We ALL need to be held accountable for what we say, write and do.

Respectfully,
Tim Hartman
WMAA


----------



## Dieter

> The main problem is in the name of Modern Arnis. At this time there is only one. Before there was two. One taught by Remy, and a second taught by his brother Ernesto. Most of the Europeans that do Modern Arnis do the Ernesto?s style were most of the Americans do Remy?s.



This used to be like that. But for  Remy examened the last 50 of our black belt exams and did not tell me "you are doing Ernestos style and not mine", I count myself to Remy´s Modern Arnis, no matter if you say we are or we are not. After the gradings he said on in the seminars, that he always was VERY happy with the quality of the gradings.

And Remy promoted me to DATU in 1996 for exeptional efforts in spreading Modern Arnis. And he should know.  



> Eventually Ernesto changed the name to Kombaton. Many of the Europeans still call it Modern Arnis.
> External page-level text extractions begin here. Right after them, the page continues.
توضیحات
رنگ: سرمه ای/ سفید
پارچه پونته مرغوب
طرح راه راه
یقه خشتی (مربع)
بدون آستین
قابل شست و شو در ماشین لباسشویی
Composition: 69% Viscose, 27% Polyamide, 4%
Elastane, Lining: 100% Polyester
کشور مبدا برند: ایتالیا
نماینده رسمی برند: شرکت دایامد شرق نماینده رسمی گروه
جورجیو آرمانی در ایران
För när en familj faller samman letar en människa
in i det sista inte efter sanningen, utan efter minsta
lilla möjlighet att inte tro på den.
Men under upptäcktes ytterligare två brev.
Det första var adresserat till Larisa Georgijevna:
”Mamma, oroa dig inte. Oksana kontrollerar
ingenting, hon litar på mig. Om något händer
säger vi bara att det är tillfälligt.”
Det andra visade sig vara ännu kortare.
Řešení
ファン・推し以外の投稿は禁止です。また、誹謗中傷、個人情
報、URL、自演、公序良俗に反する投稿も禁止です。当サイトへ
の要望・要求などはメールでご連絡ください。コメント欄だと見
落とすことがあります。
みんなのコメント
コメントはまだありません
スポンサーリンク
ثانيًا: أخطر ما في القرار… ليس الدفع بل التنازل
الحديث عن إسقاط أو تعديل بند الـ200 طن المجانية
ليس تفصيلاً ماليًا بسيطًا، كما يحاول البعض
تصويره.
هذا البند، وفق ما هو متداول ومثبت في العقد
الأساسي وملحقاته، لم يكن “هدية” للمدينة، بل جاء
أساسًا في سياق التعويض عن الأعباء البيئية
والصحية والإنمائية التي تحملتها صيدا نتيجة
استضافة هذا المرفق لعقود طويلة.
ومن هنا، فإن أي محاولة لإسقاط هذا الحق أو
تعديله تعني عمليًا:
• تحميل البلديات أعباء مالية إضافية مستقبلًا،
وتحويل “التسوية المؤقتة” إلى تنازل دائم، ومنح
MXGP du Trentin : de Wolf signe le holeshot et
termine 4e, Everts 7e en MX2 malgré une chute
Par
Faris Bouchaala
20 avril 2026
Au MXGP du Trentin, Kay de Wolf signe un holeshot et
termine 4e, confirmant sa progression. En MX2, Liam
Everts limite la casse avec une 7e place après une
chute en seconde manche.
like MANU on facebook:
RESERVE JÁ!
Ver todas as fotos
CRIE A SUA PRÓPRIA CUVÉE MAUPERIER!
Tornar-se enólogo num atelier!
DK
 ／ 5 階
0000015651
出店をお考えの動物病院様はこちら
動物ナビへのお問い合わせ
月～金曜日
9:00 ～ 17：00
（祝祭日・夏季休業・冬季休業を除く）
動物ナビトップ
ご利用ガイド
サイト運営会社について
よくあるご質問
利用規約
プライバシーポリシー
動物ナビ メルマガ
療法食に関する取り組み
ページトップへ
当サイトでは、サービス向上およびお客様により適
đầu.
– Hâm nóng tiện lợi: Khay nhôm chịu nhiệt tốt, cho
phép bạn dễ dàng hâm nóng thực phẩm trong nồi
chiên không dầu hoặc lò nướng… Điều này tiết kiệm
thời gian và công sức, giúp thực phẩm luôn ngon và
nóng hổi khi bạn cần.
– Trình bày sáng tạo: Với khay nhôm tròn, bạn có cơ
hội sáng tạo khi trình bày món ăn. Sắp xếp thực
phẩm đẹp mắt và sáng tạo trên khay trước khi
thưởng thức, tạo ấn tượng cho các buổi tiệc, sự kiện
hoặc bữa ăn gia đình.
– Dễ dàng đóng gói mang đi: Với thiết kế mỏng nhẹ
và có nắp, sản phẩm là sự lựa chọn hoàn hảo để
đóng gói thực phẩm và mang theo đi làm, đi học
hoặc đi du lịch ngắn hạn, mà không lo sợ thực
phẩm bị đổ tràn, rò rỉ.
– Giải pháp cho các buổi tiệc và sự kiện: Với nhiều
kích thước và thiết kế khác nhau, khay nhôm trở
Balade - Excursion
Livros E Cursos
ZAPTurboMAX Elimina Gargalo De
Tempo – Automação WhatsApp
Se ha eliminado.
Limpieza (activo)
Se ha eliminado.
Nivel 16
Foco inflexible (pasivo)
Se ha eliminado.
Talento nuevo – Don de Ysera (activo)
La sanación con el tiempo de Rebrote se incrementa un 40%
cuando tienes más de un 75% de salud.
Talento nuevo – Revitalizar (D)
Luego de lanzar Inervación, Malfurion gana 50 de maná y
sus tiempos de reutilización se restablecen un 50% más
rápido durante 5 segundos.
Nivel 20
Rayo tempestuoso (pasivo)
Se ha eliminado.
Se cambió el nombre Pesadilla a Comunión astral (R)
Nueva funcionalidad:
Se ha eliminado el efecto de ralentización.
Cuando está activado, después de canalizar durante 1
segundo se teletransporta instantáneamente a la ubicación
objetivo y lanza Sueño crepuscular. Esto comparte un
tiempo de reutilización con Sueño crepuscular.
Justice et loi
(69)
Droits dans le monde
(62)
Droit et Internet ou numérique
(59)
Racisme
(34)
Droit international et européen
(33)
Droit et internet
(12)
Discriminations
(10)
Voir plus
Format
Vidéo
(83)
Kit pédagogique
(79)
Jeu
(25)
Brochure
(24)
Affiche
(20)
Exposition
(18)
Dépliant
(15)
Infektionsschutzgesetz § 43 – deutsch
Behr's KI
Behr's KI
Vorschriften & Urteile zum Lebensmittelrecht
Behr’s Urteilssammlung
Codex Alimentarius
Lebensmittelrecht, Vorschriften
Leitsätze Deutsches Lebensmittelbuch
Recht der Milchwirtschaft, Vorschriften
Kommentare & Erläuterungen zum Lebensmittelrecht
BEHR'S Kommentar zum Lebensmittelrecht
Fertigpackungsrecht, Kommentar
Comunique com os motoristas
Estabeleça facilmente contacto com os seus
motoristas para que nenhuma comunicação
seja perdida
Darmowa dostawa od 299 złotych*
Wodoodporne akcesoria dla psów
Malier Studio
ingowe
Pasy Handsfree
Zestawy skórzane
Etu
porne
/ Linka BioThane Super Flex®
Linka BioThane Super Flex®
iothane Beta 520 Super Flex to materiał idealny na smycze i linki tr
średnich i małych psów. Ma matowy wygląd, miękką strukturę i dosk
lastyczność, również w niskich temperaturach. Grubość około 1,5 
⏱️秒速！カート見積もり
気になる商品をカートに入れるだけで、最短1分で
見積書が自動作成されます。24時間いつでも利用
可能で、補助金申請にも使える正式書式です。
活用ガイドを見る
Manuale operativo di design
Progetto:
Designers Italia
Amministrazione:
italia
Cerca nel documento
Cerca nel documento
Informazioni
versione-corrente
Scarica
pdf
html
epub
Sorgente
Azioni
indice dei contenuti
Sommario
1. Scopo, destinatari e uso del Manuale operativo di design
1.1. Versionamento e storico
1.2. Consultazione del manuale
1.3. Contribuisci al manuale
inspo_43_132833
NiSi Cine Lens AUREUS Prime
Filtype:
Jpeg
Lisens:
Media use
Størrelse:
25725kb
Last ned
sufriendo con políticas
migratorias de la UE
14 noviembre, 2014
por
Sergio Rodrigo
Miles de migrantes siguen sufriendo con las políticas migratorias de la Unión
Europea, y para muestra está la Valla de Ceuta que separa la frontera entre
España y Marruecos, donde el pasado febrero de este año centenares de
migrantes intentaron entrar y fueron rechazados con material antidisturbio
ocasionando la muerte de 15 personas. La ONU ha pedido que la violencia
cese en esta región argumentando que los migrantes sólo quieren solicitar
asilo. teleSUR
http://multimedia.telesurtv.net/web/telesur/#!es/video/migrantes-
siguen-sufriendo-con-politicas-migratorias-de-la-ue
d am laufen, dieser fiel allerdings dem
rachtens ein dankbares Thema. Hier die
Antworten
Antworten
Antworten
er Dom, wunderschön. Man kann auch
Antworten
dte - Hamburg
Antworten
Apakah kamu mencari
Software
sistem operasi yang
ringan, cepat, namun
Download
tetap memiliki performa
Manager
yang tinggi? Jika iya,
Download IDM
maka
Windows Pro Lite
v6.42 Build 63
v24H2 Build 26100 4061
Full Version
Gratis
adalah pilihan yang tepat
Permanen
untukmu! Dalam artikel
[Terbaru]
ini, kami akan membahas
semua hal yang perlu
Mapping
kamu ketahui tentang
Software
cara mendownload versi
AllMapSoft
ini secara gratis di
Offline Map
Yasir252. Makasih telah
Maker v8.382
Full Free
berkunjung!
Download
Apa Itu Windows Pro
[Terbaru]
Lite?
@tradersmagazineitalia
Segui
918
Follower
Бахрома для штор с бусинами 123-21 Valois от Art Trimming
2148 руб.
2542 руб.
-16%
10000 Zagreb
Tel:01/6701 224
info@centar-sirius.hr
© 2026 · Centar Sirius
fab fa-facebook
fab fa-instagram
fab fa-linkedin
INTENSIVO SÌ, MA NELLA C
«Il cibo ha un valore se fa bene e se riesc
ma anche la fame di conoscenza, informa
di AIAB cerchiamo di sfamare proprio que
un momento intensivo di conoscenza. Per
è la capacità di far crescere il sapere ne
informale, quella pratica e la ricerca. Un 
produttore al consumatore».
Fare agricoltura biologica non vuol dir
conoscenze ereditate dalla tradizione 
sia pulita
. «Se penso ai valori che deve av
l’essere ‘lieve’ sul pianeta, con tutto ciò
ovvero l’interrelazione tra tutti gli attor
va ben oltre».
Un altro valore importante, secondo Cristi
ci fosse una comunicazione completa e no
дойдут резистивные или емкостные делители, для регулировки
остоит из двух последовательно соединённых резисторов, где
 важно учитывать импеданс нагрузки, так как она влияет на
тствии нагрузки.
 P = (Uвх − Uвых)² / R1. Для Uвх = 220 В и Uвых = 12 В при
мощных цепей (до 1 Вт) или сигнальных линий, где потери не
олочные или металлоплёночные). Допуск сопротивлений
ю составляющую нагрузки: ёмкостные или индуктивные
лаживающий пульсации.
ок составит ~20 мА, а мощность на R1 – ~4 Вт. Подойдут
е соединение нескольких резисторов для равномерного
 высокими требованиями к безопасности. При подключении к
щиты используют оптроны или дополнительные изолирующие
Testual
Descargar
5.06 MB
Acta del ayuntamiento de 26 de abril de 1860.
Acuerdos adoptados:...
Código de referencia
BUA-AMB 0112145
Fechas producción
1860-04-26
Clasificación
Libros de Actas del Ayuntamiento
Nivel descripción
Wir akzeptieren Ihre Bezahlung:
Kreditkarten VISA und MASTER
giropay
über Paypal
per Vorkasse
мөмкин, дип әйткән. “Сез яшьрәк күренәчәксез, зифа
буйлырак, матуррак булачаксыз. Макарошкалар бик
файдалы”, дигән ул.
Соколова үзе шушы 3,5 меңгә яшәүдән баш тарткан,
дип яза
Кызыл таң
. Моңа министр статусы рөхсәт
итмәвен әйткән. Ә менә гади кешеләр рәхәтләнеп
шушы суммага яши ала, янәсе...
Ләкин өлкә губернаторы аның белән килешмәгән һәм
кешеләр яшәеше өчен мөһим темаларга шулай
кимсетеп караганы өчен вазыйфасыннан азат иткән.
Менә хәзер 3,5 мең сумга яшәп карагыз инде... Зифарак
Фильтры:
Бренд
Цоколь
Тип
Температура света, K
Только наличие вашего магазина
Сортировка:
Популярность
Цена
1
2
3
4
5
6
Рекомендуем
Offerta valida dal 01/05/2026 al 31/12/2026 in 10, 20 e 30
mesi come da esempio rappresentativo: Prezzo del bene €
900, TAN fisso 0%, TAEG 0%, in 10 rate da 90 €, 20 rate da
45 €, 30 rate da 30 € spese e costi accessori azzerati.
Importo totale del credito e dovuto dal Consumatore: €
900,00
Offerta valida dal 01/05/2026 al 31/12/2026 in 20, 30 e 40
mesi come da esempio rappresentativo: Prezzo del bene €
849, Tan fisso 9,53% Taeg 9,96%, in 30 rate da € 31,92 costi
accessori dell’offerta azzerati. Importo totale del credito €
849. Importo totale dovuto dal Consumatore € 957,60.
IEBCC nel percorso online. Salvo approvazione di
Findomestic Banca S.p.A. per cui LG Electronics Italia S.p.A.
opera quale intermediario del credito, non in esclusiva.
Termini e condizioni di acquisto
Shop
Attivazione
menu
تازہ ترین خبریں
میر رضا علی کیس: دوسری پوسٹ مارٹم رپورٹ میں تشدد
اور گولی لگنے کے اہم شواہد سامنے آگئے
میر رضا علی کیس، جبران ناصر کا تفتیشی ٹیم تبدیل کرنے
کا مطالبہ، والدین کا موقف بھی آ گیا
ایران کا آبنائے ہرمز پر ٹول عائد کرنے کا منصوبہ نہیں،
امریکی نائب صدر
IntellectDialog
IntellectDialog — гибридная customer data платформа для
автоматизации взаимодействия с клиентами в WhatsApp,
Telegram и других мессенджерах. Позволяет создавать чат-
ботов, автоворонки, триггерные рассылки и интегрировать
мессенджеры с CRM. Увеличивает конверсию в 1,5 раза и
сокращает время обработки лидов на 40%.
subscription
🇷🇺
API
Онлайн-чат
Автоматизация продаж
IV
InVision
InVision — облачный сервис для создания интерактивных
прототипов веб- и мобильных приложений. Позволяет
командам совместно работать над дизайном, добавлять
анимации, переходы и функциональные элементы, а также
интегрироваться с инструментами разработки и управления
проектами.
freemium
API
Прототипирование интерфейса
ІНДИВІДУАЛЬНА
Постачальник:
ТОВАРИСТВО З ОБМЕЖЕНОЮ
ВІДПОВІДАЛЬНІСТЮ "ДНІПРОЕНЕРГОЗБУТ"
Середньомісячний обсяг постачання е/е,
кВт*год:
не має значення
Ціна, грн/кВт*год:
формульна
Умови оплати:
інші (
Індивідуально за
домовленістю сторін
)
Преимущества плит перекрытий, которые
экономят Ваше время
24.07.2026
This was years after we split.



> My comments about the WMAA accomplishments in no way were meant to insult Dieter



I did not take it as a personal insult. I would not expect that anyway. Nor was I trying to insult Tim. 
All I wanted to poit out is the fact, that the world is bigger than the US and I have the feeling that US americans sometimes tend to forget this a little.



> I think of a different system than what I?m doing. In the future I?ll probably put something to the extent that the WMAA is the largest Modern Arnis group in the world (Based on the teachings of Remy A. Presas). Hopefully this will eliminate any confusion in the future.



This is exactly the point: Do you know how big the group in Australia is, where Roland Dantes teaches? How about the Philippines? Don´t they belong to the world? Do you know how big they are? I don´t. Why don´t you say "USA" and we are in agreement?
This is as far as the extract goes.